## HOW TO COMPLETE THIS TASK
Which lines of the entries contain the string "stopped"? Copy each of them.

(Stored entries)
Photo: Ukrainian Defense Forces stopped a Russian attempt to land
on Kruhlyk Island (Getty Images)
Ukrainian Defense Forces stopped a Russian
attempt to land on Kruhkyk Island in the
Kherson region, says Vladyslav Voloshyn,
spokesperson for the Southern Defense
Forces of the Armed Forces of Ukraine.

## RESPONSE TO THIS TASK
Photo: Ukrainian Defense Forces stopped a Russian attempt to land
Ukrainian Defense Forces stopped a Russian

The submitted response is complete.